The Battle of Gvozd Mountain took place in 1097 and was fought between the army of Petar Snačić and King Coloman I of Hungary. It was a decisive Hungarian victory, which ended the War of the Croatian Succession and served as a turning point in Croatian history.

== Location ==
The traditional Croatian historiography identified Gvozd Mountain, the location of the battle according to Gesta Hungarorum, as today's Petrova Gora. In the second half of the 20th century, an alternative interpretation emerged, by which the battle took place in the Kapela mountain pass of central Croatia. The changes in name of these two locations created confusion; the first was known as Slatska Gora until 1445, and only from 1536 as Petrova Gora, while the second until 1522 was known as Iron Mountain (Alpes ferreae), Gvozd (Gozdia) and Petrov Gvozd (Peturgoz) when due to the chapel of St. Nikola (previously St. Mikula), the population started to call it as Kapela.

== Battle ==
In an attempt to win the crown of the Kingdom of Croatia, the Hungarian army crossed the River Drava and invaded Croatian territory, trying to reach the Adriatic coast. A local lord, Petar Snačić, then moved from his residency at Knin castle in an attempt to defend the kingdom from the Hungarians.
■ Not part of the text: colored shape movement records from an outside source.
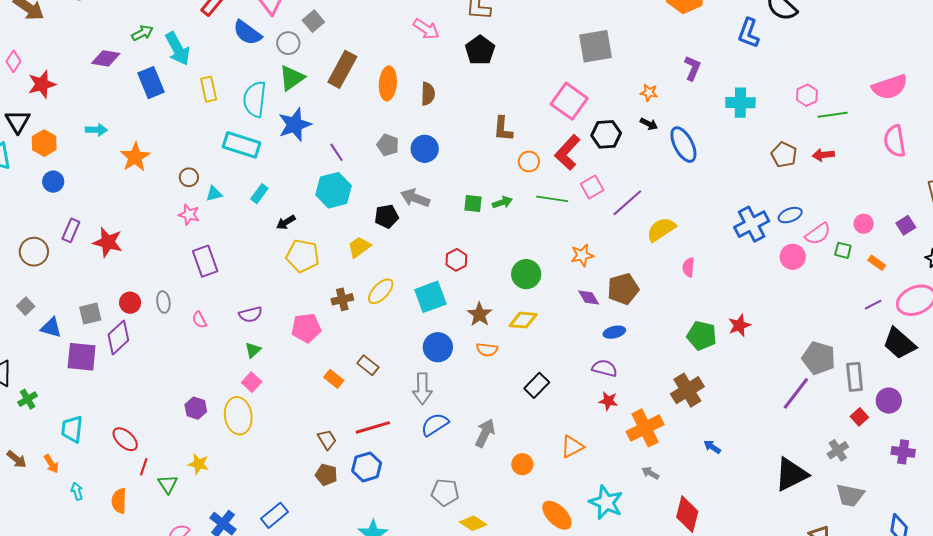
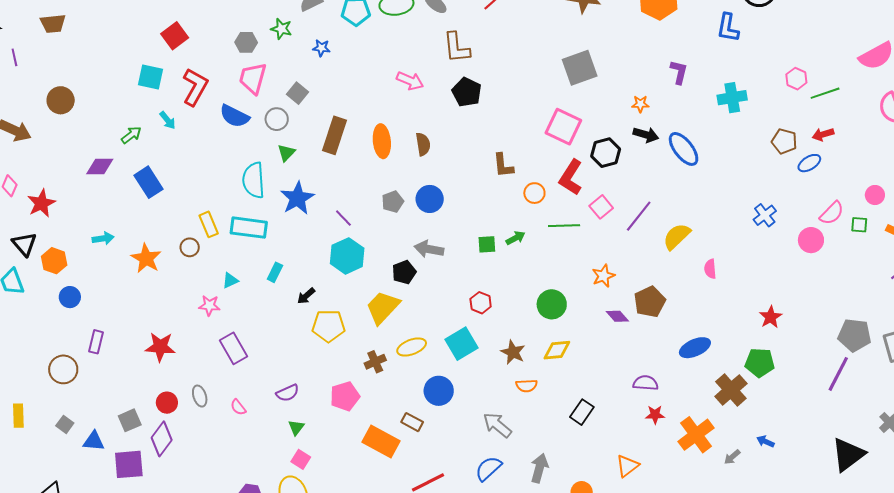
cyan arrow: (178, 49) -> (168, 120), moved, size x0.6
green triangle: (292, 78) -> (286, 153), size x0.7
yellow rectangle: (209, 89) -> (209, 224), moved
black arrow: (649, 124) -> (646, 135), size x1.4
gray pentagon: (388, 145) -> (393, 202), turned -30
brown circle: (189, 177) -> (190, 247), moved
blue ellipse: (790, 215) -> (809, 163), moved
blue cross: (752, 224) -> (765, 215), size x0.7
red star: (108, 242) -> (160, 347), moved
yellow trapezoid: (359, 247) -> (383, 307), size x1.5
yellow ellipse: (381, 291) -> (412, 347), turned 36
blue ellipse: (614, 332) -> (695, 348), moved, size x1.4
green pentagon: (702, 336) -> (760, 363), moved
blue circle: (438, 347) -> (439, 391), moved
orange rectangle: (334, 379) -> (381, 442), size x1.8
gray arrow: (422, 389) -> (497, 425), moved, turned 140
gray arrow: (650, 473) -> (732, 457), moved, turned -60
Petar and his army moved north to meet the advancing Hungarians.

== Aftermath ==
The outcome of the battle was disastrous for Petar's army and country because it marked the official end of a native dynasty ruling in Croatia. Coloman created a personal union between the kingdoms of Hungary and Croatia (allegedly signing the Pacta conventa). He was then crowned as king of Croatia in the Croatian capital Biograd on the Adriatic coast in 1102. Until the end of the World War I in 1918, the two crowns were united in personal union.